3. In the real world, in contrast, the string ends usually are loose. As one of the aforesaid mavericks puts it, the knots typically form in “a randomly agitated length of free-ended rope.” The goal isn’t to preserve the knots, but to make them go away, or prevent them from forming in the first place.
4. Recognizing that knot classification — defining, in rigorous mathematical terms, exactly what kind of mess you’ve got there — is hardly the top priority of anyone contemplating a snarled extension cord, a few upstarts have taken a stab at investigating knot formation. For example, physicists Dorian Raymer and Douglas Smith, in “Spontaneous Knotting of an Agitated String” (2007), report on a series of experiments in which ropes of varying length were tumbled at varying speeds in boxes of varying size for varying lengths of time. As you’ll appreciate, Shonda, this is a fair approximation of the real-world situation you describe.
5. At first glance the results don’t seem particularly illuminating: “Complex knots often form within seconds,” Raymer and Smith write. In other news, sun rises in east, pope Catholic.
6. On closer examination, things get more interesting: “Above a critical string length, the probability … of knotting at first increased sharply with length but then saturated below 100 percent.” In other words, the longer the string, the more likely it was to get tangled. But — and this is the point of importance — it didn’t always get tangled.

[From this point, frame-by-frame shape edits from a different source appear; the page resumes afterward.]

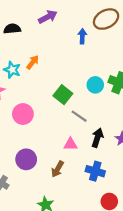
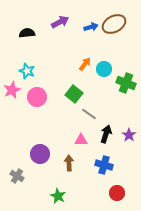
blue arrow: (82, 36) -> (91, 27), moved, turned 72
orange arrow: (33, 62) -> (85, 64), moved
cyan circle: (95, 85) -> (104, 69), moved
pink circle: (23, 114) -> (37, 97), moved
brown arrow: (57, 169) -> (69, 163), turned 147

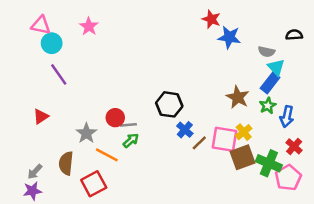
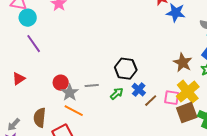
red circle: (115, 118) -> (61, 83), moved
yellow cross: (244, 132) -> (188, 92), size x1.6
gray star: (86, 133) -> (70, 93), moved
pink square: (224, 139) -> (172, 98), size x0.7
green arrow: (131, 140) -> (117, 94), moved

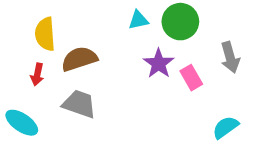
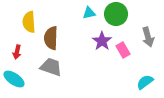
brown semicircle: (79, 59) -> (51, 38), turned -70
red arrow: (37, 74) -> (17, 52), moved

7. Key insight: although “numerical studies of confined random walks” (to oversimplify, analyses of the propensity of a simulated randomly-turning string to form knots) suggest the more confined the space, the greater the likelihood of knotting, Raymer and Smith’s real-world experiments found the opposite — the smaller the box, the better the odds the string would get wedged against the sides and remain untangled.
8. Enter engineering professor Robert Matthews of Aston University, UK. We at the Straight Dope have had no contact with Bob beyond reading a paper of his we found online called “The Spontaneous Knotting Problem: Are Loops the Answer?” Nonetheless, we state unequivocally: this is our kind of guy.
9. In his paper, from which much of the information in (1) through (3) above was drawn, Matthews tactfully acknowledges scientific scrutiny of knots and knotting has been pretty useless, and pointedly says his goal is to identify ways to reduce knotting. He offers the following propositions: (a) The longer the string, the closer the odds of tangling get to certainty — in other words, knotting is a fundamental law of the universe. (b) The shorter the string, the lower the odds — duh, but bear with me. (c) A simple way of reducing the length of a string is to connect the free ends (i.e., making a loop) while it’s in an unknotted, unagitated state, thereby both taking the troublesome ends out of play and effectively cutting the length in half. (d) Experiments indicate that, for string lengths up to two meters, looping likewise cuts the odds of tangling in half.
10. Cynics will now object: any birdbrain knows the way to prevent a rope, cord, etc., from tangling is to coil it and then cinch the coils (or, per Raymer and Smith, put the coiled rope in a small container) before storage. True, but the world is full of birdbrains. If all they learn is to connect the ends before tossing the string in the box (which, in the case of Christmas lights, merely means plugging one end into the other), they’ll reduce their problems by … well, maybe not half. (A string of Christmas lights is typically longer than two meters.) But a lot.